**The task**
Check every line below for the word "title" and copy the ones that have it.

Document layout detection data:
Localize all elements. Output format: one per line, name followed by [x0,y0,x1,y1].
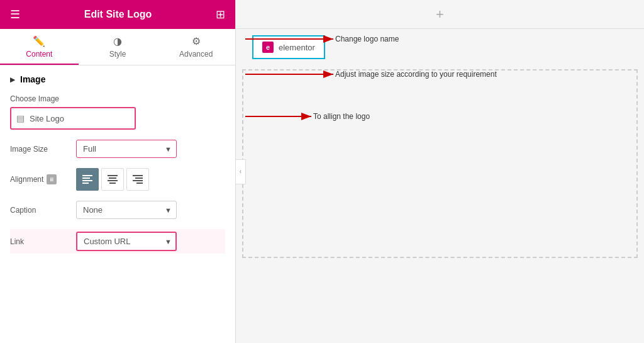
link-select-wrapper: Custom URL Media File None ▼ [76,232,177,251]
panel-content: ▶ Image Choose Image ▤ Site Logo Image S… [0,65,235,343]
align-center-button[interactable] [101,168,124,191]
caption-select[interactable]: None Attachment Caption Custom Caption [76,201,177,219]
alignment-label: Alignment [10,175,43,184]
canvas-top-bar: + [236,0,644,29]
svg-rect-1 [82,177,90,179]
image-size-select[interactable]: Full Large Medium Thumbnail [76,140,177,158]
svg-rect-8 [133,175,143,176]
image-field-icon: ▤ [16,113,25,123]
elementor-brand-icon: e [262,42,274,53]
advanced-tab-label: Advanced [179,50,213,59]
svg-rect-10 [133,180,143,181]
add-section-icon[interactable]: + [436,6,444,23]
svg-rect-4 [108,175,118,176]
align-right-button[interactable] [126,168,149,191]
style-tab-label: Style [109,50,126,59]
choose-image-label: Choose Image [10,94,70,103]
alignment-buttons [76,168,149,191]
hamburger-icon[interactable]: ☰ [10,8,20,21]
image-input-value: Site Logo [30,114,64,123]
svg-rect-3 [82,183,89,184]
choose-image-row: Choose Image [10,94,225,103]
section-title: Image [20,74,45,84]
link-row: Link Custom URL Media File None ▼ [10,229,225,254]
svg-rect-9 [135,177,143,179]
panel-title: Edit Site Logo [84,9,152,20]
canvas-dashed-area [242,69,638,258]
grid-icon[interactable]: ⊞ [216,8,225,21]
tab-advanced[interactable]: ⚙ Advanced [157,29,235,65]
advanced-tab-icon: ⚙ [192,35,201,47]
tab-style[interactable]: ◑ Style [79,29,157,65]
image-input-row: ▤ Site Logo [10,107,225,130]
image-size-select-wrapper: Full Large Medium Thumbnail ▼ [76,140,177,158]
svg-rect-5 [109,177,116,179]
image-input[interactable]: ▤ Site Logo [10,107,136,130]
caption-label: Caption [10,206,70,215]
svg-rect-6 [108,180,118,181]
panel-header: ☰ Edit Site Logo ⊞ [0,0,235,29]
elementor-logo-box: e elementor [252,35,325,59]
left-panel: ☰ Edit Site Logo ⊞ ✏️ Content ◑ Style ⚙ … [0,0,236,343]
caption-select-wrapper: None Attachment Caption Custom Caption ▼ [76,201,177,219]
alignment-row: Alignment 🖥 [10,168,225,191]
link-label: Link [10,237,70,246]
section-arrow-icon: ▶ [10,76,15,83]
tab-content[interactable]: ✏️ Content [0,29,79,65]
svg-rect-0 [82,175,92,176]
style-tab-icon: ◑ [113,35,122,47]
responsive-icon: 🖥 [47,174,57,184]
caption-row: Caption None Attachment Caption Custom C… [10,201,225,219]
image-section-header: ▶ Image [10,74,225,84]
svg-rect-7 [109,183,116,184]
svg-rect-2 [82,180,92,181]
tabs-bar: ✏️ Content ◑ Style ⚙ Advanced [0,29,235,65]
content-tab-icon: ✏️ [33,35,45,47]
content-tab-label: Content [26,50,52,59]
image-size-row: Image Size Full Large Medium Thumbnail ▼ [10,140,225,158]
canvas-logo-area: e elementor [236,29,644,63]
elementor-logo-text: elementor [279,43,315,52]
panel-collapse-handle[interactable]: ‹ [236,159,246,184]
svg-rect-11 [136,183,143,184]
right-panel: + e elementor Change logo name Adjust im… [236,0,644,343]
align-left-button[interactable] [76,168,99,191]
image-size-label: Image Size [10,145,70,154]
link-select[interactable]: Custom URL Media File None [76,232,177,251]
alignment-label-wrapper: Alignment 🖥 [10,174,70,184]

**Exercise answer**
section-title: Image [20,74,45,84]
panel-title: Edit Site Logo [84,9,152,20]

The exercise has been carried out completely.